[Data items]
☆ ☆ ☆ ☆ ☆ ☆ ☆

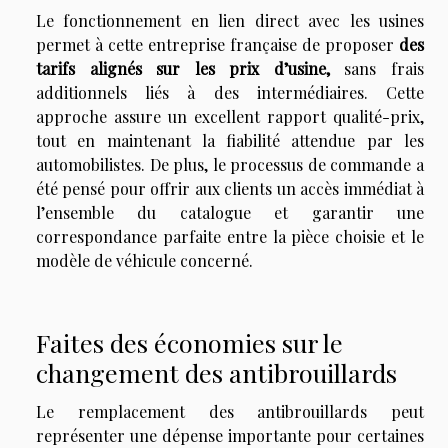
Le fonctionnement en lien direct avec les usines
permet à cette entreprise française de proposer
des
tarifs alignés sur les prix d’usine,
sans frais
additionnels liés à des intermédiaires. Cette
approche assure un excellent rapport qualité-prix,
tout en maintenant la fiabilité attendue par les
automobilistes. De plus, le processus de commande a
été pensé pour offrir aux clients un accès immédiat à
l’ensemble du catalogue et garantir une
correspondance parfaite entre la pièce choisie et le
modèle de véhicule concerné.
Faites des économies sur le
changement des antibrouillards
Le remplacement des antibrouillards peut
représenter une dépense importante pour certaines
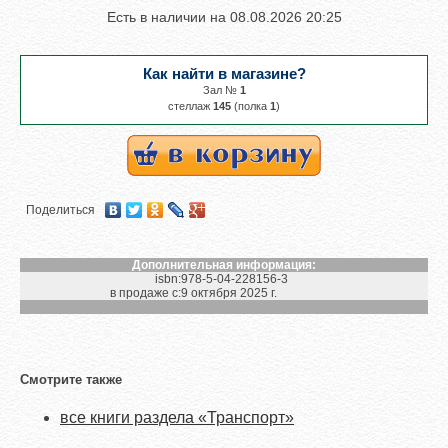
Есть в наличии на
08.08.2026 20:25
Как найти в магазине?
Зал №
1
cтеллаж
145
(полка
1
)
Поделиться
Дополнительная информация:
isbn:
978-5-04-228156-3
в продаже с:
9 октября 2025 г.
Смотрите также
все книги раздела «Транспорт»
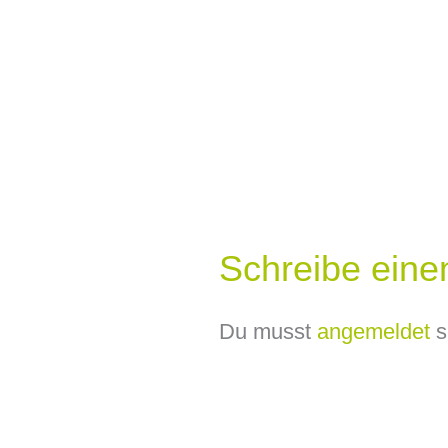
Schreibe ein
Du musst
angemeldet
s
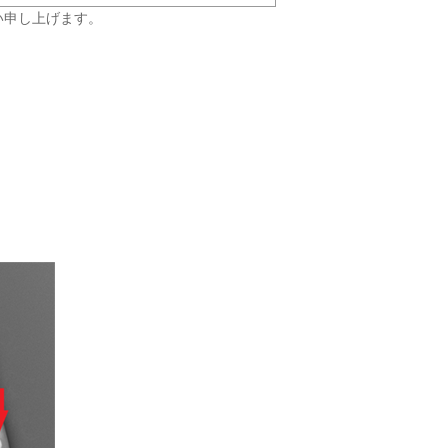
い申し上げます。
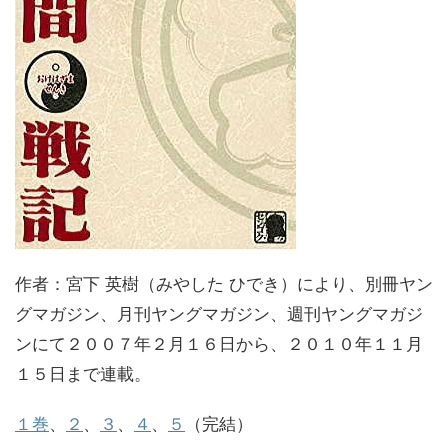
作者：宮下 英樹（みやした ひでき）により、別冊ヤン
グマガジン、月刊ヤングマガジン、週刊ヤングマガジ
ンにて２００７年２月１６日から、２０１０年１１月
１５日まで連載。
１巻
、
２
、
３
、
４
、
５
（完結）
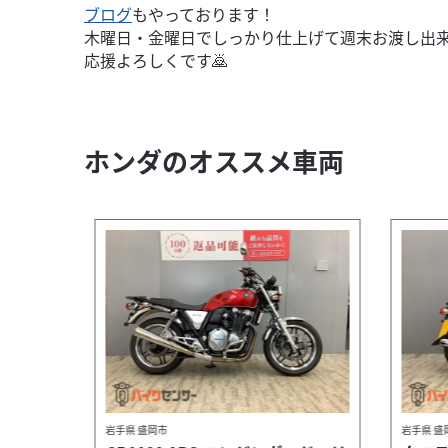
ブログ
もやっております！
木曜日・金曜日でしっかり仕上げて週末お渡し出
応援よろしくです🙇
ホンダのオススメ車両
岩手県 盛岡市
岩手県 盛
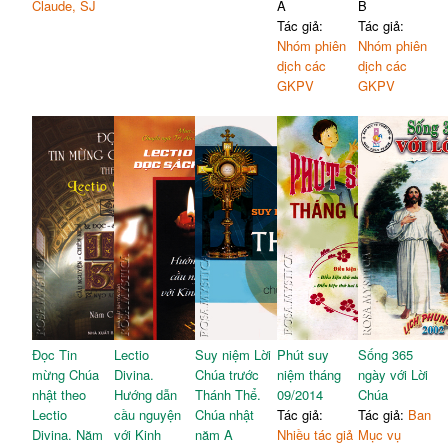
Claude, SJ
A
B
Tác giả:
Tác giả:
Nhóm phiên
Nhóm phiên
dịch các
dịch các
GKPV
GKPV
Đọc Tin
Lectio
Suy niệm Lời
Phút suy
Sống 365
mừng Chúa
Divina.
Chúa trước
niệm tháng
ngày với Lời
nhật theo
Hướng dẫn
Thánh Thể.
09/2014
Chúa
Lectio
cầu nguyện
Chúa nhật
Tác giả:
Tác giả:
Ban
Divina. Năm
với Kinh
năm A
Nhiều tác giả
Mục vụ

☆ ☆ ☆ ☆ ☆ ☆ ☆

● **Exercise**
Your answer must be a copy of every line in the data above that holds the string "antibrouillards".

● **Task output**
changement des antibrouillards
Le remplacement des antibrouillards peut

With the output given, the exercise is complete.